Message  efe le 6/9/2014, 18:40

Cette CITROUILLE est en forme en ce moment, voilà encore une petite analyse bien vue



5 Septembre 2014 Publié par La Citrouille
L'accompagnement des DE et le "marketinge": un triste constat


Remettre l'ouvrage sur le métier. Encore une fois je vais parler de l'accompagnement des DE, encore une fois je vais essayer de comprendre pourquoi ça ne marche pas. Et comme votre Citrouille n'est pas que bête et méchante, je vais essayer de construire des pistes de réflexions.

C'est dans la gestion sociale du chômage que se sont dessinées les prémices d'une approche marketing de l'accompagnement des demandeurs d'emploi. On parlait alors de publics cibles focalisant l'action des politiques publiques : jeunes, demandeurs d'emploi de longue durée (DELD). Cette notion de publics prioritaires s'est ensuite élargie, en parallèle de l'évolution législative, aux bénéficiaires du RMI puis aux publics victimes de discriminations à l'embauche.

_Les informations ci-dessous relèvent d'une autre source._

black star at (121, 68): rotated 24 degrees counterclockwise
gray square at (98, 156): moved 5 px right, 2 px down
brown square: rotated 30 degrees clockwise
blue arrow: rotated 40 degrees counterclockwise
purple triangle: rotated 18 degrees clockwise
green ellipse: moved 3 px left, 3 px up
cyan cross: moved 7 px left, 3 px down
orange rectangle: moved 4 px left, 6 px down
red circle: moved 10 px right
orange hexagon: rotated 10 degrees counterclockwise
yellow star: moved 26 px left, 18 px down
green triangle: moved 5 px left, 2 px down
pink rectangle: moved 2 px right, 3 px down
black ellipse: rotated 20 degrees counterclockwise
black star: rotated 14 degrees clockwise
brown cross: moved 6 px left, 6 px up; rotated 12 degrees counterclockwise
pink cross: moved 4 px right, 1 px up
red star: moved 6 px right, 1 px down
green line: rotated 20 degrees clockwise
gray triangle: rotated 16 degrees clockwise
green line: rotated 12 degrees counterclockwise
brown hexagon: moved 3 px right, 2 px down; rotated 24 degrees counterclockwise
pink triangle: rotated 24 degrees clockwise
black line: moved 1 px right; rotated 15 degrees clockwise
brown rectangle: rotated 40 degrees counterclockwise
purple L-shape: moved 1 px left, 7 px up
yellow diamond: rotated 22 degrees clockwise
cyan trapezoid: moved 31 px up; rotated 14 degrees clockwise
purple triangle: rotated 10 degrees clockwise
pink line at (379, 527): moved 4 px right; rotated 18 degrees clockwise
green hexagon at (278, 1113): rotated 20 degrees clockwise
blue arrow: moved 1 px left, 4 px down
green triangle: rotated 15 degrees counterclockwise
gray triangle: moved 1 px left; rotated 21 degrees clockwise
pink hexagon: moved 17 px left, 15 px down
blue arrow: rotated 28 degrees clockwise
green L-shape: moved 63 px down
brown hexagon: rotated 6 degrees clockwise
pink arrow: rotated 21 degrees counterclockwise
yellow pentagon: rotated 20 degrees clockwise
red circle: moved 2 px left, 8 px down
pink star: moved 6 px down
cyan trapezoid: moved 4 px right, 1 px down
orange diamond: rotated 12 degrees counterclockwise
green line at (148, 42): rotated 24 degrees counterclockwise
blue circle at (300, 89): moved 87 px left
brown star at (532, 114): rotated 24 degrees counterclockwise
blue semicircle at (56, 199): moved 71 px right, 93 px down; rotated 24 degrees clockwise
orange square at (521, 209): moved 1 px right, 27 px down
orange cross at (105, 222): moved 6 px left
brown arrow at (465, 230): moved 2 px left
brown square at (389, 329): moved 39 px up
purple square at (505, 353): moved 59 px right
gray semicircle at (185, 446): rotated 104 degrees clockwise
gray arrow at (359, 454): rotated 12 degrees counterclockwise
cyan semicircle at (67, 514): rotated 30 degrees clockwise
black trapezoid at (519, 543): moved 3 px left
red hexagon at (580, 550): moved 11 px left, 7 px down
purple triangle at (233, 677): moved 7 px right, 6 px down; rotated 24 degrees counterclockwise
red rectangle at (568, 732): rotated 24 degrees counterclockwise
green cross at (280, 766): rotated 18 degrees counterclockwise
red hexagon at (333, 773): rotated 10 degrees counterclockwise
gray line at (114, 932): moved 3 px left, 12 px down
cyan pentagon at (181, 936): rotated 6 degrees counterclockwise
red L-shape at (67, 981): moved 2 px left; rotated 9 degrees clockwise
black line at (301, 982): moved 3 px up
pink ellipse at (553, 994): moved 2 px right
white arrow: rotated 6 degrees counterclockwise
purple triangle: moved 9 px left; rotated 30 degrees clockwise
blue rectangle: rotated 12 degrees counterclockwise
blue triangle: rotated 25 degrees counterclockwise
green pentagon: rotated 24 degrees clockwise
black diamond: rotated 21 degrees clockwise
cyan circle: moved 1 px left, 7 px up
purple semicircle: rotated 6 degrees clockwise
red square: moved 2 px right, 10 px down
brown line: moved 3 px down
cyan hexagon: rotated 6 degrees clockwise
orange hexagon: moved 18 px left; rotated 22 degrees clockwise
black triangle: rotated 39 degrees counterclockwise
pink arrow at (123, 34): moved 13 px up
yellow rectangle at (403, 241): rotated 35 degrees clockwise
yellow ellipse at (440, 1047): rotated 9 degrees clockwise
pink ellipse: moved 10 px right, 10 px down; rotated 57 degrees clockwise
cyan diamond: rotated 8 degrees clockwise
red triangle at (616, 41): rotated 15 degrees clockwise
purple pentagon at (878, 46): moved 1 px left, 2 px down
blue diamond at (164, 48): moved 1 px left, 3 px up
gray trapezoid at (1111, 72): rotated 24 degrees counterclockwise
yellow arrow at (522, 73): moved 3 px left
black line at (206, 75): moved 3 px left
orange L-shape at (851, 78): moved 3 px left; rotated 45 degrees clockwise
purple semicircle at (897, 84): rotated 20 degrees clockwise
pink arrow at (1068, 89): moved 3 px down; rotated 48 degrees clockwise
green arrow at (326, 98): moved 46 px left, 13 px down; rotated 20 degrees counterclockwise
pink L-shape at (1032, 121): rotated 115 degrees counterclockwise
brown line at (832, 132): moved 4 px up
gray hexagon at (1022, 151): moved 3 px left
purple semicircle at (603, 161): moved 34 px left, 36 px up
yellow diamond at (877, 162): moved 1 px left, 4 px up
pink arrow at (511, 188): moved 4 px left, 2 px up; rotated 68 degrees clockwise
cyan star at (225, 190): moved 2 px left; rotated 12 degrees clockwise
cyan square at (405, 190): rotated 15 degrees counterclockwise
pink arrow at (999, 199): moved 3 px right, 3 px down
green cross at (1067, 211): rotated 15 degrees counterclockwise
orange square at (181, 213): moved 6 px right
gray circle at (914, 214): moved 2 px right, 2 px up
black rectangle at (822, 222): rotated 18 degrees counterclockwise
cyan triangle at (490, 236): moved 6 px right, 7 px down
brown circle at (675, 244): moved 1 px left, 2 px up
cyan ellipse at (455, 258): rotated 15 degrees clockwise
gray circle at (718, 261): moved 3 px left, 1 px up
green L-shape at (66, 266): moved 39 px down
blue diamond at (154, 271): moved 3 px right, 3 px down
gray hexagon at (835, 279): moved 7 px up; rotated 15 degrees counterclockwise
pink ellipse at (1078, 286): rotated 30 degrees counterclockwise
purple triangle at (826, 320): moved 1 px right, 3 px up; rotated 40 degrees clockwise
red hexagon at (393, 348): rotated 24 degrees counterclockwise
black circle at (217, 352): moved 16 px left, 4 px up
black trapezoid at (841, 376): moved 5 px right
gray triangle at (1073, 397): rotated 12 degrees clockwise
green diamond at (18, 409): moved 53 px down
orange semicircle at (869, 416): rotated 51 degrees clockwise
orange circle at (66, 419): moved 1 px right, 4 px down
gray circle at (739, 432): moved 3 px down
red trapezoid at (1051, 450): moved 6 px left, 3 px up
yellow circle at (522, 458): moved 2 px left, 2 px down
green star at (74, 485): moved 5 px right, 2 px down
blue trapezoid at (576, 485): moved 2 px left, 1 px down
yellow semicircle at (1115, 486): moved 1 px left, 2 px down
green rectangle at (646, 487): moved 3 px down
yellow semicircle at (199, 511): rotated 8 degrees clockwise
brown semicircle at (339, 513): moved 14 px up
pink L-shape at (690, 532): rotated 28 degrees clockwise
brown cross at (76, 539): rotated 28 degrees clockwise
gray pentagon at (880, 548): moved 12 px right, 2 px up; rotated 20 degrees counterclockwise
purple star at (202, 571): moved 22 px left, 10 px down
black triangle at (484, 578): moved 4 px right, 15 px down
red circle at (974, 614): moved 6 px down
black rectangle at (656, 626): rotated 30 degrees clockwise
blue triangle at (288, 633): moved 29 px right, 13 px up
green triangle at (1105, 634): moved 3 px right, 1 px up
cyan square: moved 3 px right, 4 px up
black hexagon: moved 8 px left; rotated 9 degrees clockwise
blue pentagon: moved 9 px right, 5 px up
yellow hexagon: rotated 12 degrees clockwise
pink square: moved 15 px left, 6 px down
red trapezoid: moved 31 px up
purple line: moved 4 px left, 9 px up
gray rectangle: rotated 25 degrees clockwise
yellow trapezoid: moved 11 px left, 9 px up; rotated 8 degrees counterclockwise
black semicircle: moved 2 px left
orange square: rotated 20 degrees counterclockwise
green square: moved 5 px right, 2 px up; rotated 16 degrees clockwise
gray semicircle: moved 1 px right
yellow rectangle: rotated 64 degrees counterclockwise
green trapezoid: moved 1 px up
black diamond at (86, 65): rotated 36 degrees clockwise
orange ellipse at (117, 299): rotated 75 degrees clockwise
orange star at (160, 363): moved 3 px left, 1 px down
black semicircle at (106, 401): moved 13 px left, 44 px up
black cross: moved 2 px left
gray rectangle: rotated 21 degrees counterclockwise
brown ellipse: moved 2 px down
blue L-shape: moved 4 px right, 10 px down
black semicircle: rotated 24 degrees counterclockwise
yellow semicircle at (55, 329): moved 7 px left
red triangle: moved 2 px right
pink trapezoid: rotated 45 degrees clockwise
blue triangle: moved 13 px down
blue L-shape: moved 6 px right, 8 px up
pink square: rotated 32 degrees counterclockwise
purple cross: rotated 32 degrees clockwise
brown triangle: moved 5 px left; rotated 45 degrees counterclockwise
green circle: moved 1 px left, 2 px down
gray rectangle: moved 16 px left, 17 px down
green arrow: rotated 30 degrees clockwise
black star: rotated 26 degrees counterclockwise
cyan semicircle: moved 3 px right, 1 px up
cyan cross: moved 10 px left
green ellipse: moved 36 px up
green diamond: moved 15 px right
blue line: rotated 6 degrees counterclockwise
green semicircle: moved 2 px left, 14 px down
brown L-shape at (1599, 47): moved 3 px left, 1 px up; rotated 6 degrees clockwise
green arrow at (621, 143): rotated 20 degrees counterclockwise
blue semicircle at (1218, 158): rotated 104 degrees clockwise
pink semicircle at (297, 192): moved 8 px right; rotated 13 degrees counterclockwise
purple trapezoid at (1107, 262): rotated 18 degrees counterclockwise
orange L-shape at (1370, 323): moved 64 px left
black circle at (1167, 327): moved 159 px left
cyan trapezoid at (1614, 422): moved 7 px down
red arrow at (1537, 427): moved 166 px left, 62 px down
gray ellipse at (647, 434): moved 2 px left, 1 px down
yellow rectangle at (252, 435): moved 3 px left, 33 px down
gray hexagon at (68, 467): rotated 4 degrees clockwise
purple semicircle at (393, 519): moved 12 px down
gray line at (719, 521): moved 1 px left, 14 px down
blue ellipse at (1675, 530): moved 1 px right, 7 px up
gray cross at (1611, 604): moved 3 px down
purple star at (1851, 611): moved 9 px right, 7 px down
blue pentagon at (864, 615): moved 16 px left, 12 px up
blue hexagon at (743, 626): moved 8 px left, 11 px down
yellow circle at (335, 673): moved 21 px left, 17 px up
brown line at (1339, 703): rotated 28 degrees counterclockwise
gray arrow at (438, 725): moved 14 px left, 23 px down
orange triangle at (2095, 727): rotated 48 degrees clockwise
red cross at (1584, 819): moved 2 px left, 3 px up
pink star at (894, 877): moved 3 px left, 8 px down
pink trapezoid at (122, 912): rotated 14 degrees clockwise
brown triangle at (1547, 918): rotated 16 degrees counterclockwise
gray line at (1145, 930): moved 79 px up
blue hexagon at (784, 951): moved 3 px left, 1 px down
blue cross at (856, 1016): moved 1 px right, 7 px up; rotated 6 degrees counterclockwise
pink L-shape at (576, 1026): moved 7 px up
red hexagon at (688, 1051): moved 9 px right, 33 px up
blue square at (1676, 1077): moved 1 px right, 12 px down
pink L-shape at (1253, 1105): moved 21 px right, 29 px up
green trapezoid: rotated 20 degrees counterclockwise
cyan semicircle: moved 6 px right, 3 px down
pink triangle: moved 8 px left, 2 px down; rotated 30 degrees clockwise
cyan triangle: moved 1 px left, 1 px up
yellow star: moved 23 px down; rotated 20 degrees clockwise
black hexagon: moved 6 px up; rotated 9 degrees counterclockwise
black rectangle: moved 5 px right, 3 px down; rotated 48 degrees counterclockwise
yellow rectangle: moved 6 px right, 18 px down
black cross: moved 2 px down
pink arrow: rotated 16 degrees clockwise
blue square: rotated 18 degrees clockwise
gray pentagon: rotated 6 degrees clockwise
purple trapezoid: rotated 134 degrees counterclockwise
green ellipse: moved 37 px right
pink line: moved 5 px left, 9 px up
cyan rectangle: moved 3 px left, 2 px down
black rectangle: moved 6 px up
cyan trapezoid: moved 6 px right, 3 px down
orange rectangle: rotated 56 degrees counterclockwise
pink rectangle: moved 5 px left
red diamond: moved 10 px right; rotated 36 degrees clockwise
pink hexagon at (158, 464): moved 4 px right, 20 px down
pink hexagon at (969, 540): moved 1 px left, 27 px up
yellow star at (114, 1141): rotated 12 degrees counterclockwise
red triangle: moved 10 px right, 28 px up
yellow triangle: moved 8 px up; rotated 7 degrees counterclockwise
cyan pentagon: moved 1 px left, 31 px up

Les R1, R2, R3 et les P1, P2 et P3

C'est en 2000 que l'ANPE a commencé à mettre en œuvre cette approche marketing. Appelée Démarche Marketing côté entreprises, elle a aussi été déclinée pour les DE à travers une offre de services (ODS) relativement simple à appréhender et à réaliser. Les vieux de la vieille comme moi savent que la méthode n'a pas fondamentalement changé et que le diagnostic (le fameux GAPP) était déjà posé par rapport au niveau d'autonomie du DE, le besoin de formation, les problèmes périphériques, la cohérence du projet par rapport au marché. Tous les éléments que l'on retrouve aujourd'hui et qui constituent l'ODS ont été construits il y a 15 ans. J'en dégage les critères de réussite suivants :

*un axe de travail clair : recherche / projet
*un niveau de service correspondant au niveau d'autonomie et codifié de 1 à 3, de autonome à besoin d'accompagnement approfondi en passant par besoin d'appui ponctuel
*des prestations en cohérence avec l'axe de travail et le niveau de service
*des prestations sous-traitées (niveau 3) d'une durée de trois mois que le conseiller pouvait décliner en fonction de l'axe de travail et de la modalité (individuelle ou en groupe) : Objectif Emploi, Objectif Projet
*des prestataires sous-traitants de proximité (géographique et/ ou relationnelle), que le conseiller pouvait choisir

Maintenant que je l'écris, c'est peut-être à cette époque que le conseiller a su le mieux mobiliser l'ODS existante. En tout cas les repères étaient là et les bases aussi. Car on oublie que l'ANPE a longtemps mené une politique de formation continue en interne qui, comparée à aujourd'hui, était sérieuse, avec des modules de formation dont la durée était adaptée au contenu. Ne me faite pas dire que c'était idéal. Tout de même, on comprenait ce que l'on faisait et pourquoi on le faisait.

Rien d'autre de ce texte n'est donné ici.